Degree Requirements

Coursework

In the first two years of the program, students take six graduate courses each year. All first-year students also participate in a one-quarter PhD colloquium, which is designed to introduce theoretical and practical questions posed by the study of literature. Students entering with an MA in English from another institution take the full load of courses in their first year and a minimum of two courses during their second year.

While there are no distribution requirements for course work, we believe that both intellectual and professional progress depend on encounters with historical, national, and generic difference as well as competence in an area of specialization. We therefore advise students to become well-grounded in more than a single area of interest and to attend to the different problems of at least one field relatively remote from their major interest. Some of the courses during the first and second year may be taken outside the Department.

Teaching

In the fall of their third year, students take a one-quarter pedagogy course, which introduces them to various approaches to the teaching of literature and composition.

In their third, fourth, and fifth years, students have the opportunity to gain a range of important teaching experience. Students typically teach at least one quarter-long course in each of these years: initially as course assistants in departmental courses for undergraduates; then as lecturers in the departmental methods and issues course for majors, as BA paper supervisors, or as instructors in courses of their own design. Other opportunities for teaching are also available: students may serve as writing tutors, assistants in the College's introductory Humanities and Social Sciences core courses, and instructors in the College Writing Program course in expository writing (which provides its own training in the teaching of composition).

Oral Fields Examination

By the end of their third year, students take the oral fields examination. In consultation with faculty specialists, students specify one major and two minor fields for the examination. A field consists of either a historical period or an otherwise-constituted domain of literary practice, defined by generic, theoretical, or methodological parameters. While the choice of fields should be sensitive to potential areas of dissertation research, we encourage students to express a breadth of interest by preparing fields in more than one literature or chronological period. Under the current funding arrangements, the average time to completion of the oral fields examination is 2.4 years.

Foreign Language Requirement

By the end of their third or fourth year in the PhD program, students must meet the Department's foreign language requirement, in one of the following ways: successfully completing a one-quarter graduate course, or two undergraduate courses, in the literature of one language, taken at this University; passing the Department's proficiency examination in one language; or successfully completing a year of elementary-to-intermediate Latin or Greek. 

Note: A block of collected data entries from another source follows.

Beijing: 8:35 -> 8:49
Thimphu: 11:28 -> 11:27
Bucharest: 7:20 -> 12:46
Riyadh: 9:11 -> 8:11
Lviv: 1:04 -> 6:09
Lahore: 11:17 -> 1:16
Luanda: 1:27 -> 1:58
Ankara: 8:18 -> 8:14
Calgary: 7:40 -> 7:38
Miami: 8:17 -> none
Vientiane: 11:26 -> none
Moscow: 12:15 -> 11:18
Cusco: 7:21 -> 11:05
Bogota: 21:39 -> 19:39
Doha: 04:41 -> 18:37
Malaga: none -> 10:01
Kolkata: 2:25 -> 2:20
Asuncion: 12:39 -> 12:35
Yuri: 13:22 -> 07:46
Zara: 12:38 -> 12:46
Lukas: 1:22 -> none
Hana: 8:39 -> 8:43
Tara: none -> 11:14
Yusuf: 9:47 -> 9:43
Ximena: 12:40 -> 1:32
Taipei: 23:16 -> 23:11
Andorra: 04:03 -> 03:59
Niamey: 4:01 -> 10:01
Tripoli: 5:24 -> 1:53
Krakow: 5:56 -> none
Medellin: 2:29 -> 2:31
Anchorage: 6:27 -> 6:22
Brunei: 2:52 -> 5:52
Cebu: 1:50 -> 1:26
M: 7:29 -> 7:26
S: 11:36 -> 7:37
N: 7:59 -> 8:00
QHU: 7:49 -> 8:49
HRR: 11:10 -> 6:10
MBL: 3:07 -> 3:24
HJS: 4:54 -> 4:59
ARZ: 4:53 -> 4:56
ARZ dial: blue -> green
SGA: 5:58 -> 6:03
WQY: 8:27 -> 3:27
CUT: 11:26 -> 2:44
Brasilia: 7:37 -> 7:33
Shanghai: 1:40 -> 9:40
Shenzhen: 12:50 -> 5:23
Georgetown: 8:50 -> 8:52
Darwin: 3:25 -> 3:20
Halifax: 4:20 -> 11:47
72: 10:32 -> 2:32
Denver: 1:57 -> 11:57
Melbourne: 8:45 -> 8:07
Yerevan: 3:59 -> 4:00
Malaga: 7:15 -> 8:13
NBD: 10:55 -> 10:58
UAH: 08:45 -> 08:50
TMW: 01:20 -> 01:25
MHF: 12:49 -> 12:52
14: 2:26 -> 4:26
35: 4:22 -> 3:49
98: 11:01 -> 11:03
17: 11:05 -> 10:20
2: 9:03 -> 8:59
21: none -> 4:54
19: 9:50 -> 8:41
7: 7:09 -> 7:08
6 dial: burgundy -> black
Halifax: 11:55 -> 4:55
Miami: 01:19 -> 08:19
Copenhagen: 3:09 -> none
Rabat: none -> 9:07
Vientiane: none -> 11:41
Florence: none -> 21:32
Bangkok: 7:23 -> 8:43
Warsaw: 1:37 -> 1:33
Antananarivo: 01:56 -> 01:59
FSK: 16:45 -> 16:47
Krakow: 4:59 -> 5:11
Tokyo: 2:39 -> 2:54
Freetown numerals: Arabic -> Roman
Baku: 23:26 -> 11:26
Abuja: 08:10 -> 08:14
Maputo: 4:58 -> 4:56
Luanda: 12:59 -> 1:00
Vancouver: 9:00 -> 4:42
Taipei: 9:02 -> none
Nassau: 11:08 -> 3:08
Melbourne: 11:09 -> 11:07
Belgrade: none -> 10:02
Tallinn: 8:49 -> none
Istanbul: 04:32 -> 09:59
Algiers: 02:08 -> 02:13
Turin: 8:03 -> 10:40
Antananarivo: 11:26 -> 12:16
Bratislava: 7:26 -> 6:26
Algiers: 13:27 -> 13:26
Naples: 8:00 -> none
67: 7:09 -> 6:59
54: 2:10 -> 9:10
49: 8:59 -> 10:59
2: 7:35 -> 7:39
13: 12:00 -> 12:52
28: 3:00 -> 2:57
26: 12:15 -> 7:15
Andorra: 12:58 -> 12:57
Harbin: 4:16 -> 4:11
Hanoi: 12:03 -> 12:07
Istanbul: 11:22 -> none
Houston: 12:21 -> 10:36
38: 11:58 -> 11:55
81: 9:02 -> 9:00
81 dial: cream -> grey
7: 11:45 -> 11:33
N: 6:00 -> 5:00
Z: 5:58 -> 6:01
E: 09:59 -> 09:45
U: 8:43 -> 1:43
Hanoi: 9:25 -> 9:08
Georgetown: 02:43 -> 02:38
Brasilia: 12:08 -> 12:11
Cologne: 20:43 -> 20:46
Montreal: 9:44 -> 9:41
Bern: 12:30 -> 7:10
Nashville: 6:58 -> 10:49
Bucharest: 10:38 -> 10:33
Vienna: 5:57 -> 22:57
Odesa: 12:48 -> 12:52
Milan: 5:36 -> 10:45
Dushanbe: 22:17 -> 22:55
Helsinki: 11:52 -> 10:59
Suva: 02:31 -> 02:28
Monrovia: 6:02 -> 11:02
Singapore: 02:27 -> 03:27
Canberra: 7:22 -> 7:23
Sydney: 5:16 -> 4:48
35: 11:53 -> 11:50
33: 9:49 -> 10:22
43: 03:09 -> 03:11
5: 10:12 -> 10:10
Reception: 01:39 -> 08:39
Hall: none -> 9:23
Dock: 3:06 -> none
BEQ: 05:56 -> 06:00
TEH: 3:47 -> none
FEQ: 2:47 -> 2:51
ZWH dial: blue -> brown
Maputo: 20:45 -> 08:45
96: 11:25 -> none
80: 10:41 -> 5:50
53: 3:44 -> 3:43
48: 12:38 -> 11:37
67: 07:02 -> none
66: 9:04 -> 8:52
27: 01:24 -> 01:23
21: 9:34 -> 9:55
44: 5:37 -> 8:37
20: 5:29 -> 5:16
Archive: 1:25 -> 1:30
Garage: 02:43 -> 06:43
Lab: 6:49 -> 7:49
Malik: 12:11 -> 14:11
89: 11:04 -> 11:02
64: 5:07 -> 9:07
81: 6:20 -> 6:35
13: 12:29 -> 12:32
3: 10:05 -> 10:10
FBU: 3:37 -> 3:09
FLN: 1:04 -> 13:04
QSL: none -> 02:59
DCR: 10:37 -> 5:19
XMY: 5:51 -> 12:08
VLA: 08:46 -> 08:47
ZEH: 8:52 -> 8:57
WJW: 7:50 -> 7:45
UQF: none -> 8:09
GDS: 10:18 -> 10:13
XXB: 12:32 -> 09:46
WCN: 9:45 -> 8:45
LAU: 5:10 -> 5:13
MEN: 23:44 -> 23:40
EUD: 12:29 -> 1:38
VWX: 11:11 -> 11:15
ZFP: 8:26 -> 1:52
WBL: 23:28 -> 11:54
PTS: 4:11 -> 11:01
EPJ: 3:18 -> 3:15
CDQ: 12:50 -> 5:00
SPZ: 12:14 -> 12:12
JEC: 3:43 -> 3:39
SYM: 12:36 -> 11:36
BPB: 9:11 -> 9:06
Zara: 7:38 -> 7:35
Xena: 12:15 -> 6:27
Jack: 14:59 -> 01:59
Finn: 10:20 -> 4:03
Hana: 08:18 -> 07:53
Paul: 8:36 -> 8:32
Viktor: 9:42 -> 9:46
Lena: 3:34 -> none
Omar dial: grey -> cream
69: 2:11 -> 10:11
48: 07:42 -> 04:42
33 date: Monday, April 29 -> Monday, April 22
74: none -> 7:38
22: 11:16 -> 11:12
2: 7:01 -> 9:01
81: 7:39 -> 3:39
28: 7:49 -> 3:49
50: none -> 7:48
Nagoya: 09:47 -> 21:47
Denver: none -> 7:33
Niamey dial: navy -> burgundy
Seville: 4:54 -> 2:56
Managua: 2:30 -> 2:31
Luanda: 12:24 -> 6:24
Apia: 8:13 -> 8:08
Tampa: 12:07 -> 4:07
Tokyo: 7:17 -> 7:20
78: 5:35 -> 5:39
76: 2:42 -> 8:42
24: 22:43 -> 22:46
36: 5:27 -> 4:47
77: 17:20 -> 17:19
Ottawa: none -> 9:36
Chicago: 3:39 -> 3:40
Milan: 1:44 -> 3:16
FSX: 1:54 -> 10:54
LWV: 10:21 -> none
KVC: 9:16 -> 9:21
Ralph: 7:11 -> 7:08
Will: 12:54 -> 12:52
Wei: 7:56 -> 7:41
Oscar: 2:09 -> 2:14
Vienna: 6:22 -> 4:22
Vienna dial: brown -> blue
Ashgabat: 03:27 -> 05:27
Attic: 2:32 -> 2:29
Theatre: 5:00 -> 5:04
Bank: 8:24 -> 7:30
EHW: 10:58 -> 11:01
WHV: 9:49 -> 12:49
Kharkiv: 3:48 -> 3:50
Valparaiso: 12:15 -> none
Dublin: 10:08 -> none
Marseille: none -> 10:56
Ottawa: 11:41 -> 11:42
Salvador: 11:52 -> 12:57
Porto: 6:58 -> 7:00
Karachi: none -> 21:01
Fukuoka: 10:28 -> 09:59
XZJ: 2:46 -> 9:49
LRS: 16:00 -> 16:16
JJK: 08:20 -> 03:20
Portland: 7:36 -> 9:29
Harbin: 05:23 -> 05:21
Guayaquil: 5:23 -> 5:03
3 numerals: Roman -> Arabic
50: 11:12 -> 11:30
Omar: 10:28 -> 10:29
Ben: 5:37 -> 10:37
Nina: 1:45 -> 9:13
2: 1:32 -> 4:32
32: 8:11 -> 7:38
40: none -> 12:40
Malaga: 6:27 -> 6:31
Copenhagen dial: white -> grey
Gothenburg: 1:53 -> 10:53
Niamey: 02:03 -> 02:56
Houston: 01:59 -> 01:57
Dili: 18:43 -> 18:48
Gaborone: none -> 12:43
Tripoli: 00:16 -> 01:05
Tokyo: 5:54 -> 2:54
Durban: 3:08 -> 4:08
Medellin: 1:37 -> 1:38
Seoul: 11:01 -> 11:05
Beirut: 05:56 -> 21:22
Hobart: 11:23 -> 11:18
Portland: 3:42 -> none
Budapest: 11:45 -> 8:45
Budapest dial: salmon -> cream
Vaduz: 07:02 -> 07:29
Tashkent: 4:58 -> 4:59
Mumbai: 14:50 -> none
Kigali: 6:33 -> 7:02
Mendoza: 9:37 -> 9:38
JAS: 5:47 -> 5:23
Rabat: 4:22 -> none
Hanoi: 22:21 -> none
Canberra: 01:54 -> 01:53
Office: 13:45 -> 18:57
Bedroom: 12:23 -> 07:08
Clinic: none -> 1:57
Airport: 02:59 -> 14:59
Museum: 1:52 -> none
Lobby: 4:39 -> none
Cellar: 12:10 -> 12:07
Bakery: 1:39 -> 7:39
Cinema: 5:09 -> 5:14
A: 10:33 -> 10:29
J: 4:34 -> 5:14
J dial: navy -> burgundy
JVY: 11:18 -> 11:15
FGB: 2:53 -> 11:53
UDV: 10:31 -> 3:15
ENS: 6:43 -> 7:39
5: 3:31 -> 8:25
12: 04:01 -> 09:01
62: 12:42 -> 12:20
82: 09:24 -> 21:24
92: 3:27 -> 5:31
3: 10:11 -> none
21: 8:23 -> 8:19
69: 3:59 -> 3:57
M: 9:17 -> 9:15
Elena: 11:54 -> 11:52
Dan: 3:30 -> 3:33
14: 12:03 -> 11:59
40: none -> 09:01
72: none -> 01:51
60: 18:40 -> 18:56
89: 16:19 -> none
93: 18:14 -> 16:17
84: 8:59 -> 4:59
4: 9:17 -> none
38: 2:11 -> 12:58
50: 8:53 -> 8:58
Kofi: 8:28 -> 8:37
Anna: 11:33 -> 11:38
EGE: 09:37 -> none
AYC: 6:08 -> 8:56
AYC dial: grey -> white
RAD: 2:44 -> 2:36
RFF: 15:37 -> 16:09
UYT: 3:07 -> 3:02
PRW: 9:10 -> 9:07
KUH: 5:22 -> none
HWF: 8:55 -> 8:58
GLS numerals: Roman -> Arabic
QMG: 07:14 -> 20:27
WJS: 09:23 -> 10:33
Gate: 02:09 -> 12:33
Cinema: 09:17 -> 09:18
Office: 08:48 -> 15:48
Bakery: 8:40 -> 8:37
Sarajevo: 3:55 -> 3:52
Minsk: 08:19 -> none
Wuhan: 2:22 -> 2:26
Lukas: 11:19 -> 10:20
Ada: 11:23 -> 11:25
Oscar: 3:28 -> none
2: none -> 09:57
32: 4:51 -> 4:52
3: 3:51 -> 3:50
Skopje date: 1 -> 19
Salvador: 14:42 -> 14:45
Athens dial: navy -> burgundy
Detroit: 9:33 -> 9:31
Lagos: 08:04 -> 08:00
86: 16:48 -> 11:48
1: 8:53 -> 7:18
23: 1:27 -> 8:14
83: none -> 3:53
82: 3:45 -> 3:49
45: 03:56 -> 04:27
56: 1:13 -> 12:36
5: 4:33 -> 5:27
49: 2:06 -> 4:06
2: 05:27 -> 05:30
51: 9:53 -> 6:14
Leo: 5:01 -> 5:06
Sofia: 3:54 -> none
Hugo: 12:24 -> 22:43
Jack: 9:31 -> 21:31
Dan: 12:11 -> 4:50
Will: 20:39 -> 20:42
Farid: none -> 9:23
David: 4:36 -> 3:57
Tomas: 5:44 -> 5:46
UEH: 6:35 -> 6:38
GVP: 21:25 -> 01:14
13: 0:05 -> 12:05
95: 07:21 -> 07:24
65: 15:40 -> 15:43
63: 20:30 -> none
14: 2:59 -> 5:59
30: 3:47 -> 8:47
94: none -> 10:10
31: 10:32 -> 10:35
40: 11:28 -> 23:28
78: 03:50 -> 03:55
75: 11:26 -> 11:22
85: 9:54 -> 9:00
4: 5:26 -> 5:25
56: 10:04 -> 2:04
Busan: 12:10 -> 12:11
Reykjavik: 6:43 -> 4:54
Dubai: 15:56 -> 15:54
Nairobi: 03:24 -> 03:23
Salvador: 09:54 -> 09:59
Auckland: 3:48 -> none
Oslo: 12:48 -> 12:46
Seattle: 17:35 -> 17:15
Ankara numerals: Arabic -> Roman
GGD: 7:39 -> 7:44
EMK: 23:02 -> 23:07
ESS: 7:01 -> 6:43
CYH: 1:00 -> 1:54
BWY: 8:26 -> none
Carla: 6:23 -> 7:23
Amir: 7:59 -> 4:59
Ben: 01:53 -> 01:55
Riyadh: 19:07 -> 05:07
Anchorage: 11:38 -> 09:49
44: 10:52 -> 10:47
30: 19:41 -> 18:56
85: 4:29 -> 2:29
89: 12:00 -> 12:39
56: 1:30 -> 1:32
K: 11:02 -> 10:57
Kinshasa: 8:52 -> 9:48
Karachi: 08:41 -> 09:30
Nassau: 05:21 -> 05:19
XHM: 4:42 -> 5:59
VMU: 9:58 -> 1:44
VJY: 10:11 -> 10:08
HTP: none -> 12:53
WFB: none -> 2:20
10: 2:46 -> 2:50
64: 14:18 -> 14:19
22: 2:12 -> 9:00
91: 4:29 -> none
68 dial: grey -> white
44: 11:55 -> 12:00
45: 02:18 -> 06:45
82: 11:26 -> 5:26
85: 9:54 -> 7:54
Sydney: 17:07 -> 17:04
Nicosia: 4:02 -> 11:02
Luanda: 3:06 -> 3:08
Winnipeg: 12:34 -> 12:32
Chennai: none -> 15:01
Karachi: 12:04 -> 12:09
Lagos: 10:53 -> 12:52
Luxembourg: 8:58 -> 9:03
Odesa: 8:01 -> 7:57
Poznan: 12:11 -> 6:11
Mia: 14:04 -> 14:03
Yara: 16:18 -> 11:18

Dissertation Proposal Workshop

In the fall of their fourth year in the PhD program, students attend a peer-run Dissertation Proposal Workshop and begin to craft a dissertation proposal.

Dissertation

During their fourth year of the program, students submit a dissertation proposal to potential faculty readers and secure approval of the proposal. Under current funding arrangements, the average time to accepted dissertation proposal is 3.74 years. At this point, students should enter into PhD candidacy. With the support and direction of their faculty committee, students then focus on the writing and research of the dissertation, a project that should constitute a significant contribution to literary or film study. When the dissertation is completed and approved by the committee, the dissertation defense may be scheduled.